LISTED ENTRIES
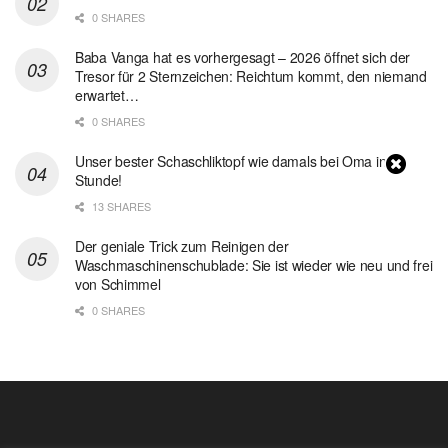
0 SHARES
Baba Vanga hat es vorhergesagt – 2026 öffnet sich der
Tresor für 2 Sternzeichen: Reichtum kommt, den niemand
erwartet…
0 SHARES
Unser bester Schaschliktopf wie damals bei Oma in 1
Stunde!
13 SHARES
Der geniale Trick zum Reinigen der
Waschmaschinenschublade: Sie ist wieder wie neu und frei
von Schimmel
0 SHARES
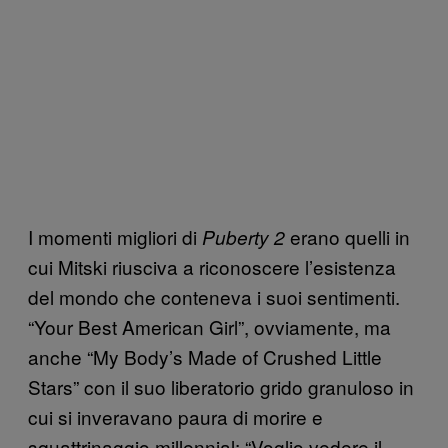
I momenti migliori di
erano quelli in
Puberty 2
cui Mitski riusciva a riconoscere l’esistenza
del mondo che conteneva i suoi sentimenti.
“Your Best American Girl”, ovviamente, ma
anche “My Body’s Made of Crushed Little
Stars” con il suo liberatorio grido granuloso in
cui si inveravano paura di morire e
squattrinaggio millennial: “Voglio vedere il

YOUR INSTRUCTIONS
In the entries above, find the line that contains "Baba Vanga hat" and the line that contains "cui Mitski riusciva a riconoscere l’esistenza". Reproduce exactly those two lines and every line between them, but not the pictures.

RESPONSE
Baba Vanga hat es vorhergesagt – 2026 öffnet sich der
Tresor für 2 Sternzeichen: Reichtum kommt, den niemand
erwartet…
0 SHARES
Unser bester Schaschliktopf wie damals bei Oma in 1
Stunde!
13 SHARES
Der geniale Trick zum Reinigen der
Waschmaschinenschublade: Sie ist wieder wie neu und frei
von Schimmel
0 SHARES
I momenti migliori di
erano quelli in
Puberty 2
cui Mitski riusciva a riconoscere l’esistenza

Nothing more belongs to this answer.